The beamline has two hutches: (i) optics and (ii) experimental (end station). The optics hutch houses several slits systems, beam diagnostics, monochromator and harmonic rejection mirrors. The primary slits define the white beam produced by the undulator source. Since greater beam stability is achieved by placing a cryogenic monochromator before the mirror for low vertically divergent beams, a double crystal monochromator is the first optical element, located 27.4 m from the source, and gives a fixed exit-height beam geometry requiring no movement of the downstream components each time energy is changed. The mirror assembly provides harmonic rejection of problematic high energy photons that can pass through the monochromator particularly at low energies. To cover the required energy range, a double bounce mirror assembly with three stripe surfaces of Si, Rh and Pt element is used. Translation between strips occurs automatically as energy is varied.

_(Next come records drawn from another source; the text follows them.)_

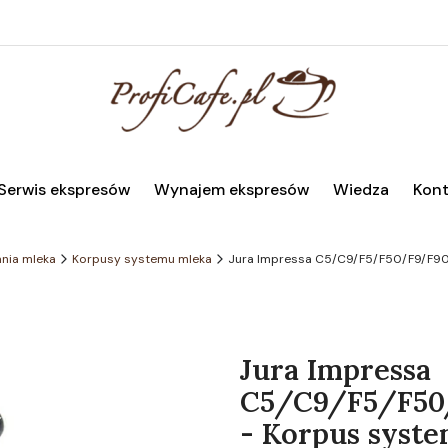
Serwis ekspresów
Wynajem ekspresów
Wiedza
Kont
nia mleka
Korpusy systemu mleka
Jura Impressa C5/C9/F5/F50/F9/F90
Jura Impressa
C5/C9/F5/F50
- Korpus syste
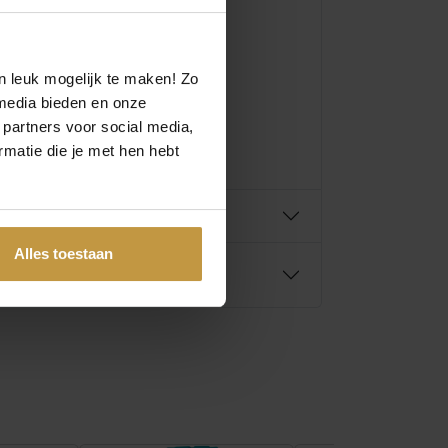
n leuk mogelijk te maken! Zo
media bieden en onze
 partners voor social media,
matie die je met hen hebt
Alles toestaan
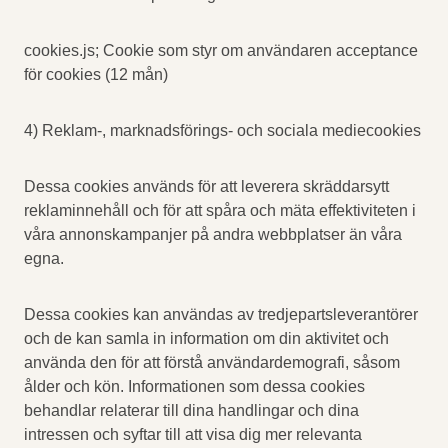
cookies.js; Cookie som styr om användaren acceptance
för cookies (12 mån)
4) Reklam-, marknadsförings- och sociala mediecookies
Dessa cookies används för att leverera skräddarsytt
reklaminnehåll och för att spåra och mäta effektiviteten i
våra annonskampanjer på andra webbplatser än våra
egna.
Dessa cookies kan användas av tredjepartsleverantörer
och de kan samla in information om din aktivitet och
använda den för att förstå användardemografi, såsom
ålder och kön. Informationen som dessa cookies
behandlar relaterar till dina handlingar och dina
intressen och syftar till att visa dig mer relevanta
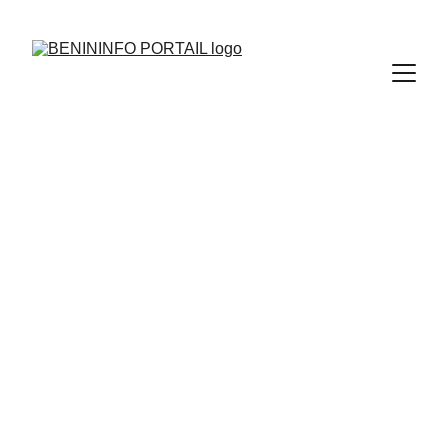
Réseaux sociaux
 Benininfo.com 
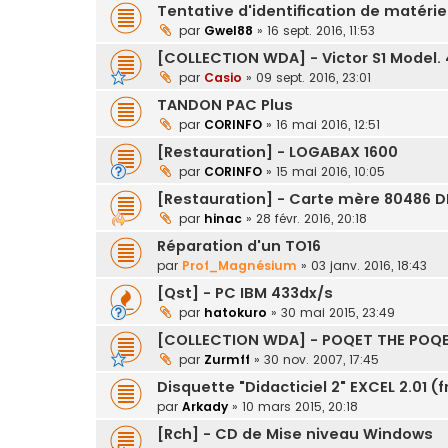
Tentative d'identification de matérie
par
Gwel88
»
16 sept. 2016, 11:53
[COLLECTION WDA] - Victor S1 Model.
par
Casio
»
09 sept. 2016, 23:01
TANDON PAC Plus
par
CORINFO
»
16 mai 2016, 12:51
[Restauration] - LOGABAX 1600
par
CORINFO
»
15 mai 2016, 10:05
[Restauration] - Carte mère 80486 
par
hinac
»
28 févr. 2016, 20:18
Réparation d'un TO16
par
Prof_Magnésium
»
03 janv. 2016, 18:43
[Qst] - PC IBM 433dx/s
par
hatokuro
»
30 mai 2015, 23:49
[COLLECTION WDA] - POQET THE POQE
par
Zurmff
»
30 nov. 2007, 17:45
Disquette "Didacticiel 2" EXCEL 2.01 (
par
Arkady
»
10 mars 2015, 20:18
[Rch] - CD de Mise niveau Windows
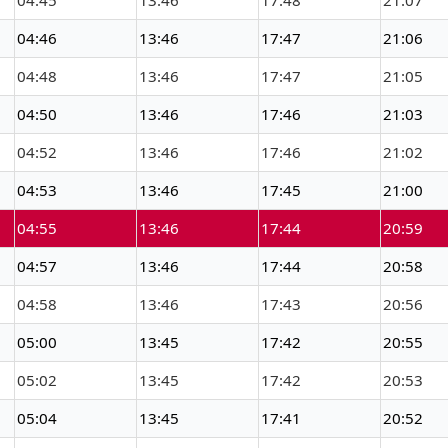
04:45
13:46
17:48
21:07
04:46
13:46
17:47
21:06
04:48
13:46
17:47
21:05
04:50
13:46
17:46
21:03
04:52
13:46
17:46
21:02
04:53
13:46
17:45
21:00
04:55
13:46
17:44
20:59
04:57
13:46
17:44
20:58
04:58
13:46
17:43
20:56
05:00
13:45
17:42
20:55
05:02
13:45
17:42
20:53
05:04
13:45
17:41
20:52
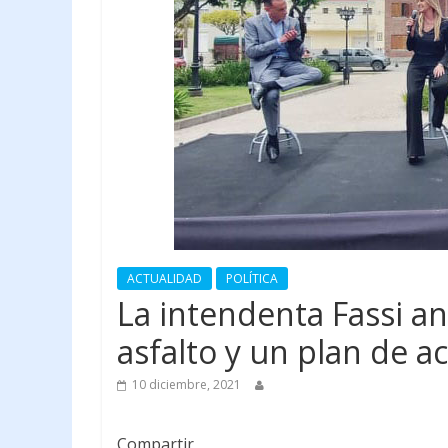
ACTUALIDAD
POLÍTICA
La intendenta Fassi a
asfalto y un plan de a
10 diciembre, 2021
Compartir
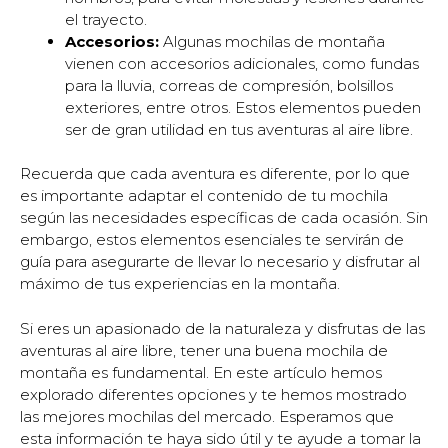
el trayecto.
Accesorios:
Algunas mochilas de montaña
vienen con accesorios adicionales, como fundas
para la lluvia, correas de compresión, bolsillos
exteriores, entre otros. Estos elementos pueden
ser de gran utilidad en tus aventuras al aire libre.
Recuerda que cada aventura es diferente, por lo que
es importante adaptar el contenido de tu mochila
según las necesidades específicas de cada ocasión. Sin
embargo, estos elementos esenciales te servirán de
guía para asegurarte de llevar lo necesario y disfrutar al
máximo de tus experiencias en la montaña.
Si eres un apasionado de la naturaleza y disfrutas de las
aventuras al aire libre, tener una buena mochila de
montaña es fundamental. En este artículo hemos
explorado diferentes opciones y te hemos mostrado
las mejores mochilas del mercado. Esperamos que
esta información te haya sido útil y te ayude a tomar la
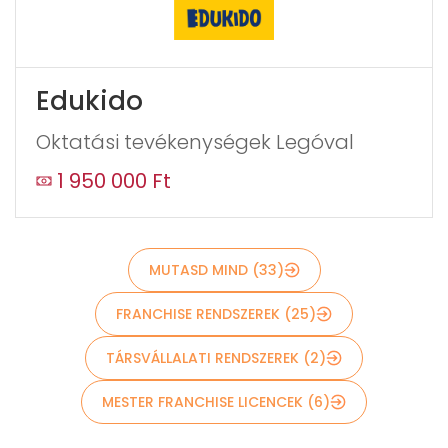
Edukido
Oktatási tevékenységek Legóval
Küldés
1 950 000 Ft
MUTASD MIND (33)
FRANCHISE RENDSZEREK (25)
TÁRSVÁLLALATI RENDSZEREK (2)
MESTER FRANCHISE LICENCEK (6)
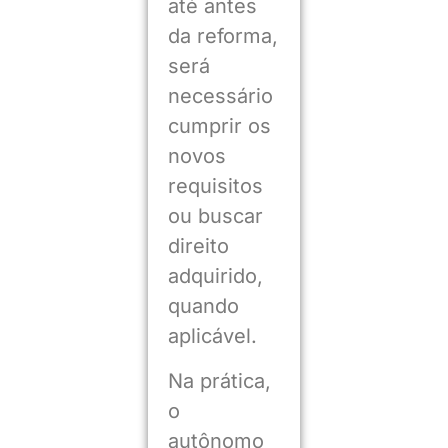
até antes
da reforma,
será
necessário
cumprir os
novos
requisitos
ou buscar
direito
adquirido,
quando
aplicável.
Na prática,
o
autônomo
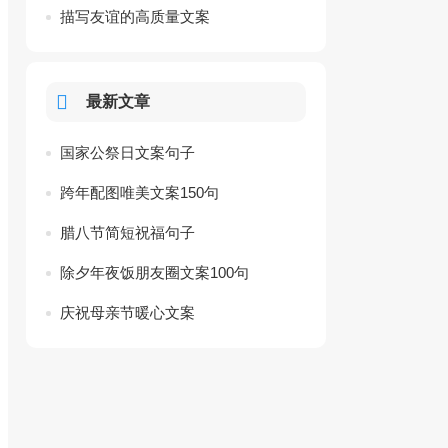
描写友谊的高质量文案
最新文章
国家公祭日文案句子
跨年配图唯美文案150句
腊八节简短祝福句子
除夕年夜饭朋友圈文案100句
庆祝母亲节暖心文案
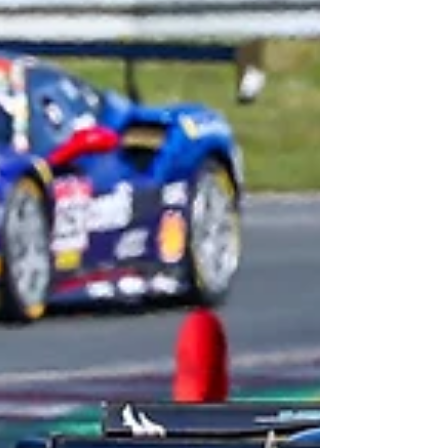
während der Ferrari-Pilot im zweiten
Rennen einen deutlichen Erfolg einfuhr.
Nur in der ersten Runde musste
Alexander Kroker dem Ferrari von
Oliver Plassmann den Vortritt lassen.
Danach übernahm der Audi-Pilot die
Führung und b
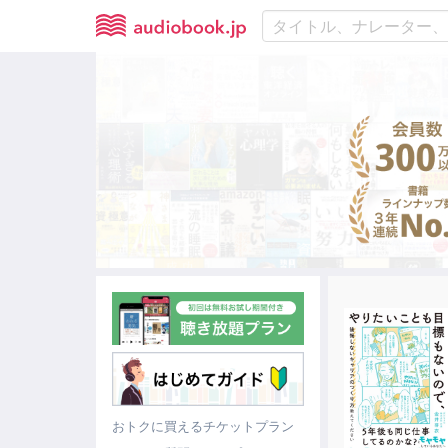
おトクに買えるチケットプラン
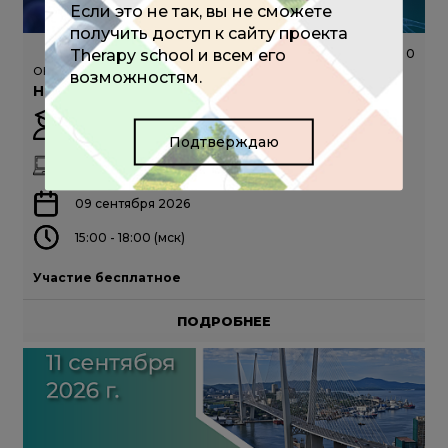
Если это не так, вы не сможете
получить доступ к сайту проекта
Therapy school и всем его
220
0
ОНЛАЙН-ШКОЛА
возможностям.
Неврология в фокусе внимания
Путилина М.В.
Подтверждаю
ОНЛАЙН
09 сентября 2026
15:00 - 18:00 (мск)
Участие бесплатное
ПОДРОБНЕЕ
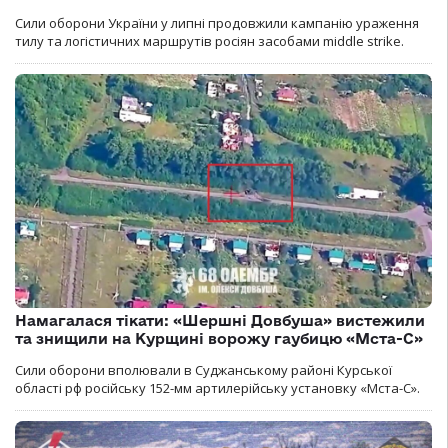
Сили оборони України у липні продовжили кампанію ураження
тилу та логістичних маршрутів росіян засобами middle strike.
Намагалася тікати: «Шершні Довбуша» вистежили
та знищили на Курщині ворожу гаубицю «Мста-С»
Сили оборони вполювали в Суджанському районі Курської
області рф російську 152-мм артилерійську установку «Мста-С».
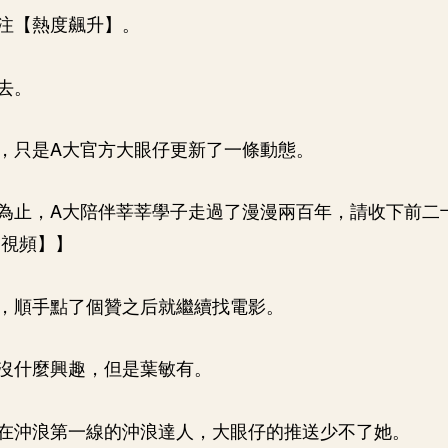
注【熱度飆升】。
去。
，只是A大官方大眼仔更新了一條動態。
為止，A大陪伴莘莘學子走過了漫漫兩百年，請收下前二
【視頻】】
，順手點了個贊之后就繼續找電影。
沒什麼興趣，但是葉敏有。
在沖浪第一線的沖浪達人，大眼仔的推送少不了她。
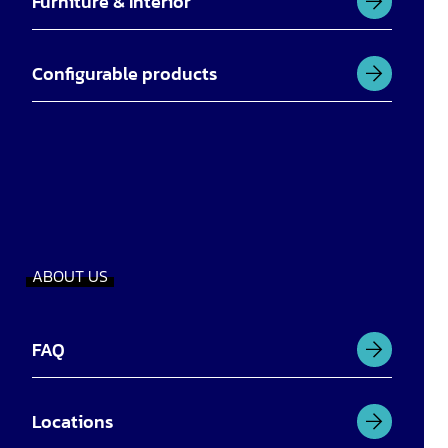
Furniture & Interior
Configurable products
ABOUT US
FAQ
Locations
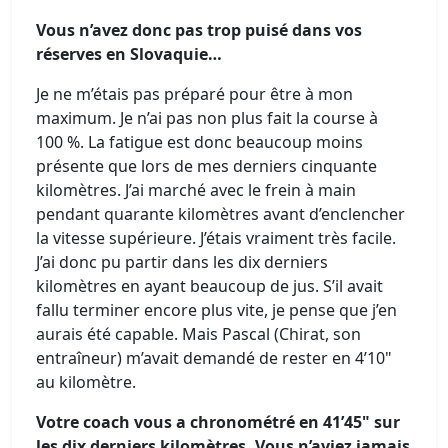
Vous n’avez donc pas trop puisé dans vos
réserves en Slovaquie…
Je ne m’étais pas préparé pour être à mon
maximum. Je n’ai pas non plus fait la course à
100 %. La fatigue est donc beaucoup moins
présente que lors de mes derniers cinquante
kilomètres. J’ai marché avec le frein à main
pendant quarante kilomètres avant d’enclencher
la vitesse supérieure. J’étais vraiment très facile.
J’ai donc pu partir dans les dix derniers
kilomètres en ayant beaucoup de jus. S’il avait
fallu terminer encore plus vite, je pense que j’en
aurais été capable. Mais Pascal (Chirat, son
entraîneur) m’avait demandé de rester en 4’10"
au kilomètre.
Votre coach vous a chronométré en 41’45" sur
les dix derniers kilomètres. Vous n’aviez jamais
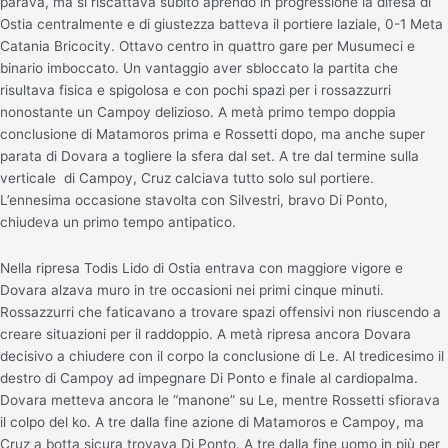
parava, ma si riscattava subito aprendo in progressione la difesa di
Ostia centralmente e di giustezza batteva il portiere laziale, 0-1 Meta
Catania Bricocity. Ottavo centro in quattro gare per Musumeci e
binario imboccato. Un vantaggio aver sbloccato la partita che
risultava fisica e spigolosa e con pochi spazi per i rossazzurri
nonostante un Campoy delizioso. A metà primo tempo doppia
conclusione di Matamoros prima e Rossetti dopo, ma anche super
parata di Dovara a togliere la sfera dal set. A tre dal termine sulla
verticale di Campoy, Cruz calciava tutto solo sul portiere.
L’ennesima occasione stavolta con Silvestri, bravo Di Ponto,
chiudeva un primo tempo antipatico.
Nella ripresa Todis Lido di Ostia entrava con maggiore vigore e
Dovara alzava muro in tre occasioni nei primi cinque minuti.
Rossazzurri che faticavano a trovare spazi offensivi non riuscendo a
creare situazioni per il raddoppio. A metà ripresa ancora Dovara
decisivo a chiudere con il corpo la conclusione di Le. Al tredicesimo il
destro di Campoy ad impegnare Di Ponto e finale al cardiopalma.
Dovara metteva ancora le “manone” su Le, mentre Rossetti sfiorava
il colpo del ko. A tre dalla fine azione di Matamoros e Campoy, ma
Cruz a botta sicura trovava Di Ponto. A tre dalla fine uomo in più per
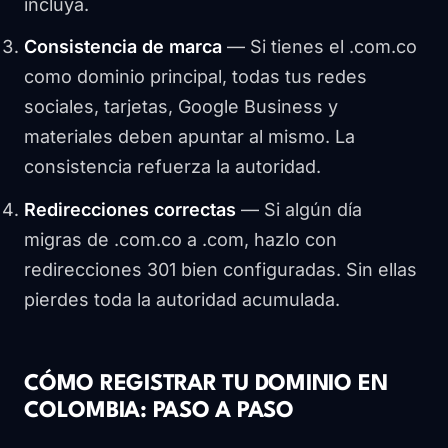
incluya.
Consistencia de marca
— Si tienes el .com.co
como dominio principal, todas tus redes
sociales, tarjetas, Google Business y
materiales deben apuntar al mismo. La
consistencia refuerza la autoridad.
Redirecciones correctas
— Si algún día
migras de .com.co a .com, hazlo con
redirecciones 301 bien configuradas. Sin ellas
pierdes toda la autoridad acumulada.
CÓMO REGISTRAR TU DOMINIO EN
COLOMBIA: PASO A PASO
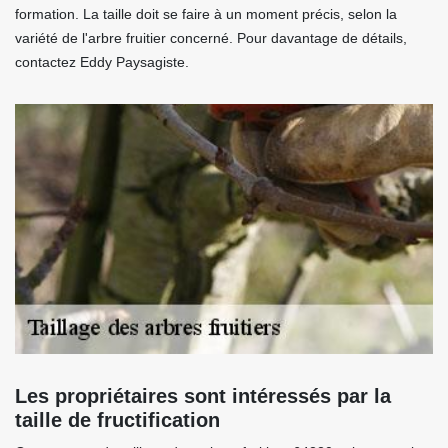
formation. La taille doit se faire à un moment précis, selon la
variété de l'arbre fruitier concerné. Pour davantage de détails,
contactez Eddy Paysagiste.
Les propriétaires sont intéressés par la
taille de fructification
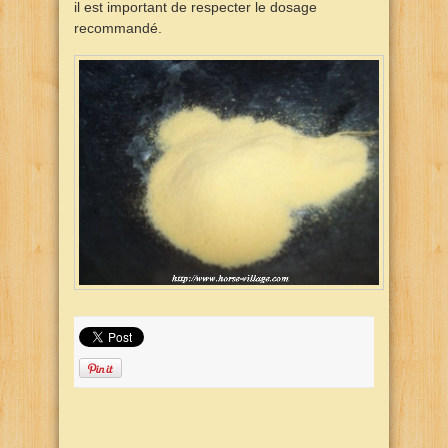
il est important de respecter le dosage
recommandé.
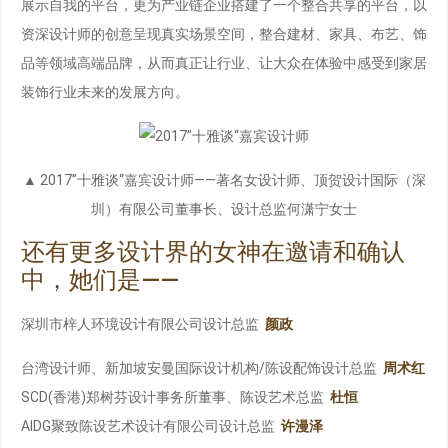
展示自我的平台，更为产业链企业搭建了一个整合共享的平台，以
资深设计师的创意呈现真实场景空间，整合建材、家具、布艺、饰
品等领域高端品牌，从而真正让行业、让大众在体验中感受到家居
装饰行业未来的发展方向。
▲ 2017”十雅谈“嘉宾设计师——著名女设计师、顶贺设计国际（深
圳）有限公司董事长、设计总监何潇宁女士
还有更多设计界的女神在邀请和确认
中，她们是——
深圳市梓人环境设计有限公司设计总监
颜政
台湾设计师、新加坡安曼国际设计机构/陈设配饰设计总监
周术红
SCD(香港)郑树芬设计事务所董事、陈设艺术总监
杜恒
AIDG聚致陈设艺术设计有限公司设计总监
许漫泽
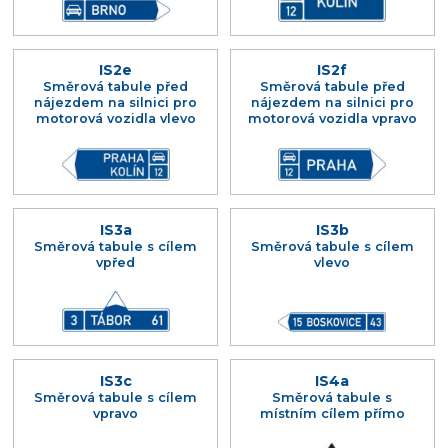
IS2e
IS2f
Směrová tabule před
Směrová tabule před
nájezdem na silnici pro
nájezdem na silnici pro
motorová vozidla vlevo
motorová vozidla vpravo
IS3a
IS3b
Směrová tabule s cílem
Směrová tabule s cílem
vpřed
vlevo
IS3c
IS4a
Směrová tabule s cílem
Směrová tabule s
vpravo
místním cílem přímo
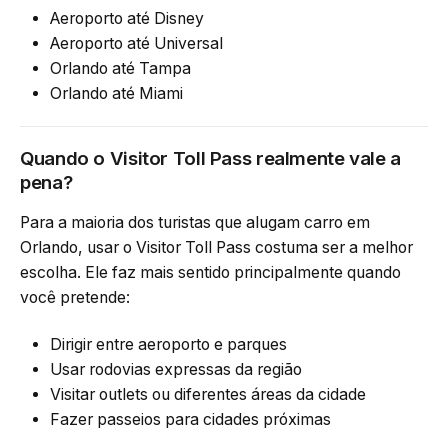
Aeroporto até Disney
Aeroporto até Universal
Orlando até Tampa
Orlando até Miami
Quando o Visitor Toll Pass realmente vale a
pena?
Para a maioria dos turistas que alugam carro em
Orlando, usar o Visitor Toll Pass costuma ser a melhor
escolha. Ele faz mais sentido principalmente quando
você pretende:
Dirigir entre aeroporto e parques
Usar rodovias expressas da região
Visitar outlets ou diferentes áreas da cidade
Fazer passeios para cidades próximas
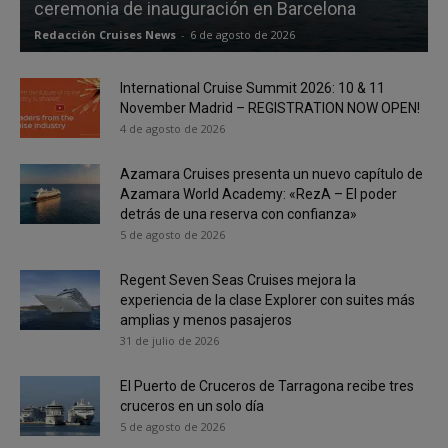
ceremonia de inauguración en Barcelona
Redacción Cruises News
-
6 de agosto de 2026
International Cruise Summit 2026: 10 & 11
November Madrid – REGISTRATION NOW OPEN!
4 de agosto de 2026
Azamara Cruises presenta un nuevo capítulo de
Azamara World Academy: «RezA – El poder
detrás de una reserva con confianza»
5 de agosto de 2026
Regent Seven Seas Cruises mejora la
experiencia de la clase Explorer con suites más
amplias y menos pasajeros
31 de julio de 2026
El Puerto de Cruceros de Tarragona recibe tres
cruceros en un solo día
5 de agosto de 2026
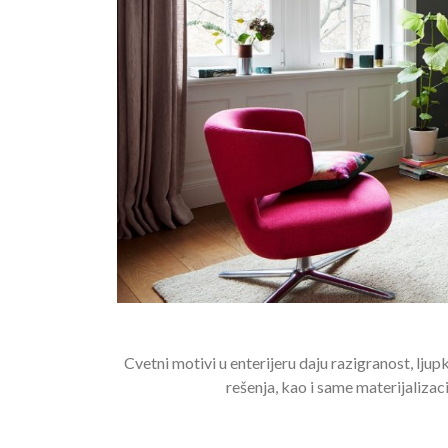
Cvetni motivi u enterijeru daju razigranost, ljup
rešenja, kao i same materijaliza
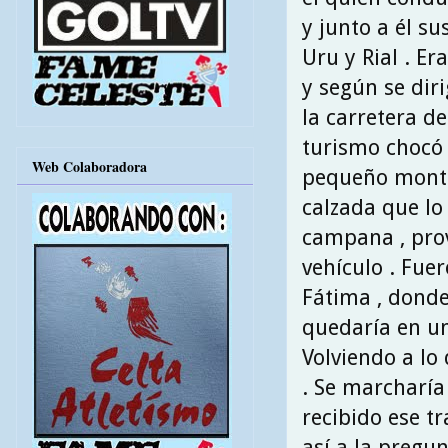
y junto a él s
Uru y Rial . Er
y según se diri
la carretera de
turismo chocó
Web Colaboradora
pequeño montí
calzada que lo
campana , pro
vehículo . Fue
Fátima , donde
quedaría en un
Volviendo a lo 
. Se marcharía
recibido ese t
así a la pregun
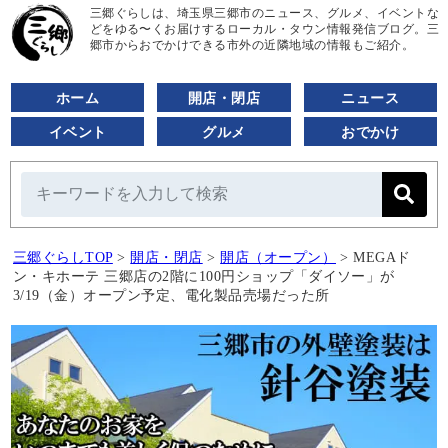
三郷ぐらしは、埼玉県三郷市のニュース、グルメ、イベントな
どをゆる〜くお届けするローカル・タウン情報発信ブログ。三
郷市からおでかけできる市外の近隣地域の情報もご紹介。
ホーム
開店・閉店
ニュース
イベント
グルメ
おでかけ
三郷ぐらしTOP
>
開店・閉店
>
開店（オープン）
>
MEGAド
ン・キホーテ 三郷店の2階に100円ショップ「ダイソー」が
3/19（金）オープン予定、電化製品売場だった所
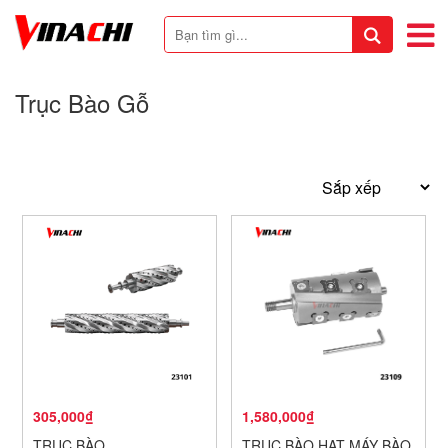
Trục Bào Gỗ
305,000₫
1,580,000₫
TRỤC BÀO
TRỤC BÀO HẠT MÁY BÀO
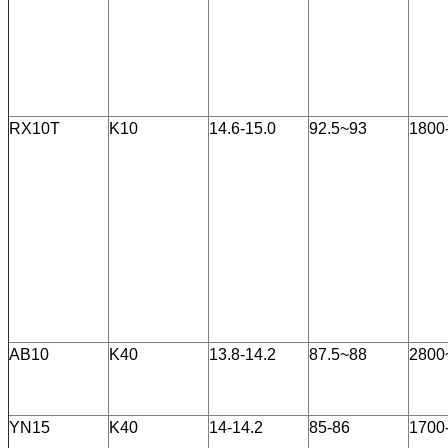
RX10T
K10
14.6-15.0
92.5~93
1800
AB10
K40
13.8-14.2
87.5~88
2800
YN15
K40
14-14.2
85-86
1700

The experimental hutch is approximately 4.0 m high 9.7 m long, 5.0 m wide, narrowing to 3.9 m, and houses a large heavy duty 3-circle diffractometer (θ-, 2θ- and δ-circle). Powder specimen in capillary, flat-plate holder or small sample cell can be attached onto a small xyz-table which is mounted on the inner θ-circle. Larger sample cells and stages are mounted on a large moveable sample table. High sample throughput (200 samples, capillary or flat plate) is available via robotic arm.
For high resolution measurement, the large 2θ-circle provides the scanning of positive angles (above the beam) via the use of 5 multiple analysing crystal (MAC) devices, each comprising 9 crystals and detectors. For time-resolved work a wide-angle position sensitive detector (PSD) mounted on the d-circle will be available. The PSD has been specified to perform fast data collection (e.g. 1 powder pattern/ms) with a 90º aperture and an intrinsic angular resolution of 0.01º and is based on Mythen-2 modules.